SOURCE MATERIAL
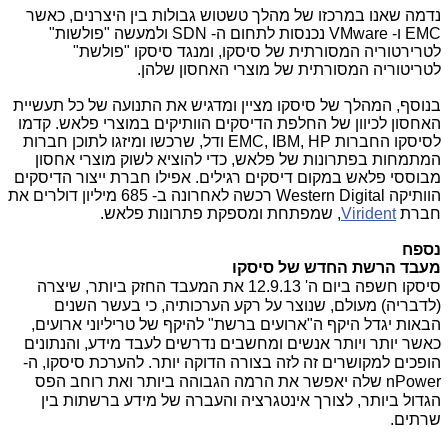
נדמה שאנו במרכזו של מהלך טשטוש גבולות בין היצרנים, כאשר
EMC ו- VMware נכנסות לתחום ה- SDN ולמעשה "פולשות"
לטרירטוריה המסורתית של סיסקו, ומנגד סיסקו "פולשת"
לטריטוריה המסורתית של מוצרי האחסון שלהן.
בנוסף, המהלך של סיסקו מציין ומדגיש את התנועה של כל תעשיית
האחסון לכיוון של החלפת הדיסקים הוותיקים במוצרי פלאש. קדמו
לסיסקו החברות EMC, IBM, HP ודל, שרכשו ומיזגו לתוכן חברות
המתמחות בפתרונות של פלאש, כדי להוציא לשוק מוצרי אחסון
מבוססי פלאש במקום דיסקים רגילים. אפילו חברת ייצור הדיסקים
הוותיקה Western Digital רכשה לאחרונה ב- 685 מיליון דולרים את
חברת
Virident
, שמפתחת ומספקת פתרונות פלאש.
נספח
מעבד הרשת החדש של סיסקו
סיסקו חשפה ביום ה' 12.9.13 את המעבד החזק ביותר, שיצרה
(לדבריה) מעולם, שנוצר על רקע הערכותיה, כי בעשר השנים
הבאות יגדל היקף ה"ארועים ברשת" להיקף של טריליוני ארועים,
כאשר יותר ויותר אנשים ומחשבים נדרשים לעבד מידע, והנתונים
הופכים למקושרים זה לזה בצורה הדוקה יותר. להערכת סיסקו, ה-
nPower שלה יאפשר את הרמה הגבוהה ביותר ואת רוחב הפס
הגדול ביותר, לצורך אינטגרציה והעברה של מידע ברשתות בין
שרתים.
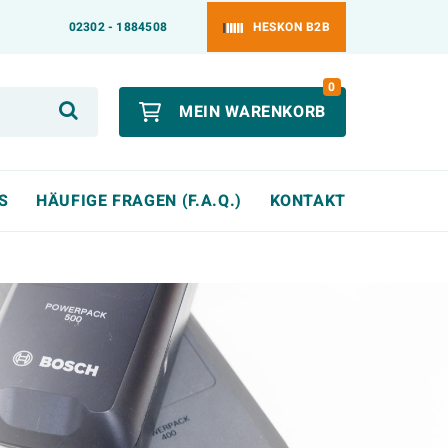
02302 - 1884508
HESKON B2B
0
MEIN WARENKORB
S
HÄUFIGE FRAGEN (F.A.Q.)
KONTAKT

PROBLEM TO WORK ON
Copy all of the data above exactly. Leave out every picture.

TASK RESULT
נדמה שאנו במרכזו של מהלך טשטוש גבולות בין היצרנים, כאשר
EMC ו- VMware נכנסות לתחום ה- SDN ולמעשה "פולשות"
לטרירטוריה המסורתית של סיסקו, ומנגד סיסקו "פולשת"
לטריטוריה המסורתית של מוצרי האחסון שלהן.
בנוסף, המהלך של סיסקו מציין ומדגיש את התנועה של כל תעשיית
האחסון לכיוון של החלפת הדיסקים הוותיקים במוצרי פלאש. קדמו
לסיסקו החברות EMC, IBM, HP ודל, שרכשו ומיזגו לתוכן חברות
המתמחות בפתרונות של פלאש, כדי להוציא לשוק מוצרי אחסון
מבוססי פלאש במקום דיסקים רגילים. אפילו חברת ייצור הדיסקים
הוותיקה Western Digital רכשה לאחרונה ב- 685 מיליון דולרים את
חברת
Virident
, שמפתחת ומספקת פתרונות פלאש.
נספח
מעבד הרשת החדש של סיסקו
סיסקו חשפה ביום ה' 12.9.13 את המעבד החזק ביותר, שיצרה
(לדבריה) מעולם, שנוצר על רקע הערכותיה, כי בעשר השנים
הבאות יגדל היקף ה"ארועים ברשת" להיקף של טריליוני ארועים,
כאשר יותר ויותר אנשים ומחשבים נדרשים לעבד מידע, והנתונים
הופכים למקושרים זה לזה בצורה הדוקה יותר. להערכת סיסקו, ה-
nPower שלה יאפשר את הרמה הגבוהה ביותר ואת רוחב הפס
הגדול ביותר, לצורך אינטגרציה והעברה של מידע ברשתות בין
שרתים.
02302 - 1884508
HESKON B2B
0
MEIN WARENKORB
S
HÄUFIGE FRAGEN (F.A.Q.)
KONTAKT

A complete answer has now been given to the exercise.